Pestano, Valdés, Alarcón… el círculo infernal de Víctor Mesa (+vídeo)


Ariel Pestano, Luis Alberto Valdés, Yosvani Alarcón… El vía crucis de Víctor Mesa y sus Cocodrilos hacia un título nacional tiene sus propios demonios: tres hombres y sus jonrones estratosféricos, tres instantes inolvidables e igual número de dolorosos reveses (acaso injustos) para la tierra en la que obtuvo su inscripción de nacimiento el béisbol cubano.

Todo comenzó con el fatídico número 13 de Pestano, el 18 de junio de 2013, durante el quinto juego del play off final entre Villa Clara y Matanzas. En el sexto inning del choque, el considerado por muchos mejor receptor de la historia de la pelota cubana pegó un jonrón con bases llenas que dejó sin opciones a los de la Atenas de Cuba.

Su celebración, con dedicatoria incluida hacia la cueva de los Cocodrilos, estuvo marcada por una arbitraria marginación de la Selección Nacional y por su largo historial de enfrentamientos con Víctor, en la etapa de este como mentor villaclareño. El batazo tuvo cierto toque de “justicia divina” y puso fin a una sequía de títulos naranjas que se extendió por 18 años.
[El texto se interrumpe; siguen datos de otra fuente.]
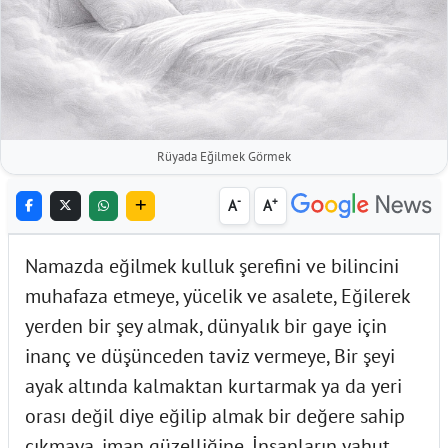
Rüyada Eğilmek Görmek
-
+
A
A
Namazda eğilmek kulluk şerefini ve bilincini
muhafaza etmeye, yücelik ve asalete, Eğilerek
yerden bir şey almak, dünyalık bir gaye için
inanç ve düşünceden taviz vermeye, Bir şeyi
ayak altında kalmaktan kurtarmak ya da yeri
orası değil diye eğilip almak bir değere sahip
çıkmaya, iman güzelliğine, İnsanların yahut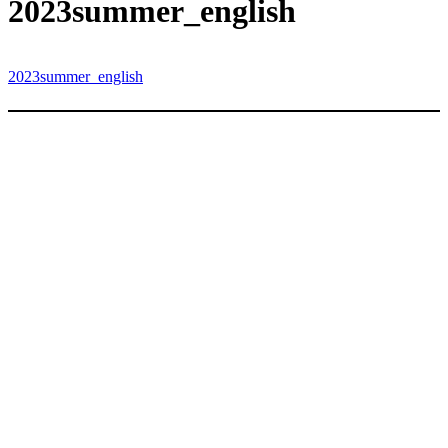
内
2023summer_english
容
を
ス
2023summer_english
キ
ッ
プ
valdésEl segundo capítulo se escribió el 17 de abril de 2014. Su autor fue el torpedero Luis Alberto Valdés, quien igualmente encontró las almohadillas congestionadas y envió la bola más allá de los límites del terreno en el Victoria de Girón, para darle el tiro de gracia al elenco matancero. Fue en el sexto encuentro de la gran final, ganada 4-2 por las huestes de Alfonso Urquiola.

Y el círculo diabólico completó su tercera órbita alrededor de Víctor Mesa este 3 de abril, nuevamente con el Palacio de los Cocodrilos como escenario. En esta ocasión, el tunero Yosvani Alarcón fue el protagonista, solo unas semanas después de que el piloto del conjunto yumurino declinara incluirlo como refuerzo de su equipo.
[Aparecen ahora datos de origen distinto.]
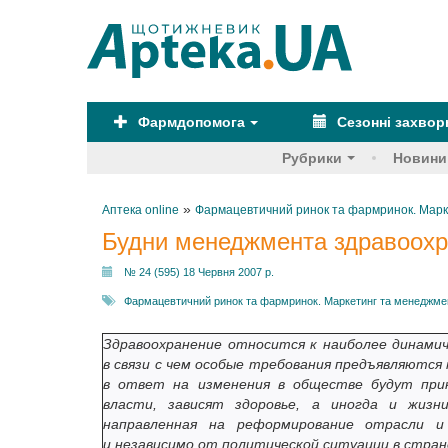
Фармдопомога
Сезонні захво
Рубрики
Новини
»
Аптека online
Фармацевтичний ринок та фармринок. Марк
Будни менеджмента здравоохр
№ 24 (595) 18 Червня 2007 р.
Фармацевтичний ринок та фармринок. Маркетинг та менеджме
Здравоохранение относится к наиболее динам
в связи с чем особые требования предъявляются
в ответ на изменения в обществе будут при
власти, зависят здоровье, а иногда и жизн
направленная на реформирование отрасли и
и независимо от политической ситуации в стран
El bambinazo de Alarcón, su número 20 de la temporada, no encontró corredores en circulación, pero fue suficiente para que los Vegueros de Pinar del Río avanzaran a su tercera final en seis años.

f0057359Tras el dramático desenlace, y luego de que este blog enjuiciara recientemente la reprobable conducta de Víctor Mesa, se han recibido aquí varios mensajes con un denominador común: aun cuando un alto por ciento de los cubanos preferiría no ver al manager de Matanzas levantar un título nacional, no pocos han expresado un sentimiento de compasión hacia ese hombre obsesionado con una meta que año tras año se le hace esquiva.
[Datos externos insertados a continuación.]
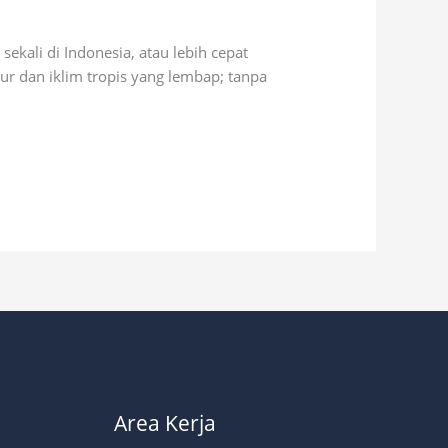
ekali di Indonesia, atau lebih cepat
pur dan iklim tropis yang lembap; tanpa
Area Kerja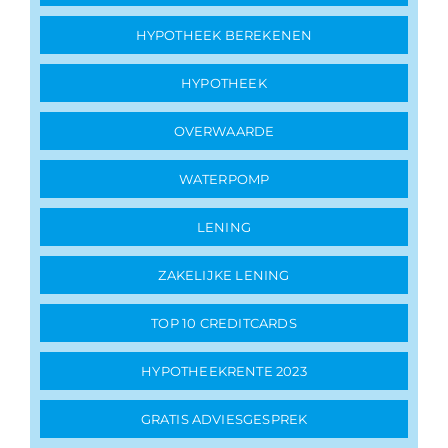
HYPOTHEEK BEREKENEN
HYPOTHEEK
OVERWAARDE
WATERPOMP
LENING
ZAKELIJKE LENING
TOP 10 CREDITCARDS
HYPOTHEEKRENTE 2023
GRATIS ADVIESGESPREK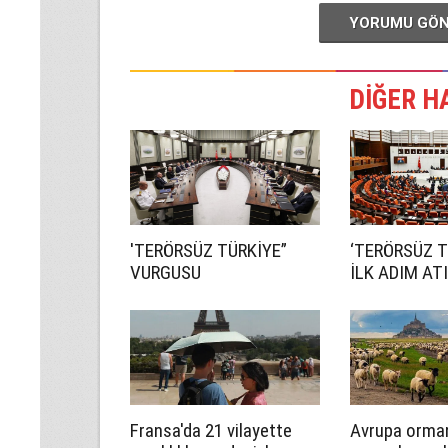
YORUMU GÖ
DİĞER H
'TERÖRSÜZ TÜRKİYE”
‘TERÖRSÜZ T
VURGUSU
İLK ADIM ATI
Fransa'da 21 vilayette
Avrupa orma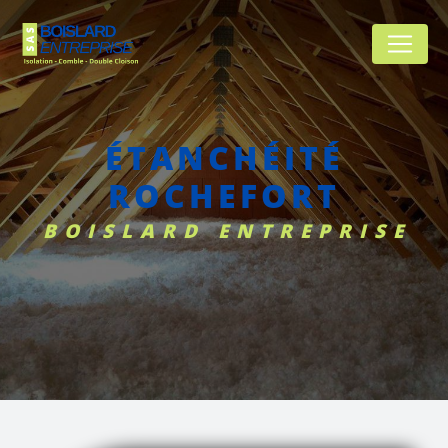
Panneau de gestion des cookies
ÉTANCHÉITÉ
ROCHEFORT
BOISLARD ENTREPRISE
Porque si de las horas de desvelo y dedicación al juego dependiera, hace mucho tiempo que Víctor sería campeón de Cuba. Si solo bastara con su capacidad de rescatar del olvido al béisbol matancero y de premiar el esfuerzo casi sumiso de sus atletas, el polémico mentor habría ascendido ya a la cumbre de la Serie Nacional.

Pero, a todas luces, nada de eso es suficiente y la gloria yumurina tendrá que esperar. Quizás a que la fortuna cambie definitivamente de bando, a que sus peloteros sean los mejores sobre el terreno de una vez por todas, o a que los dioses a los que cada tanto apela Víctor, decidan romper finalmente el círculo infernal que lo aprisiona.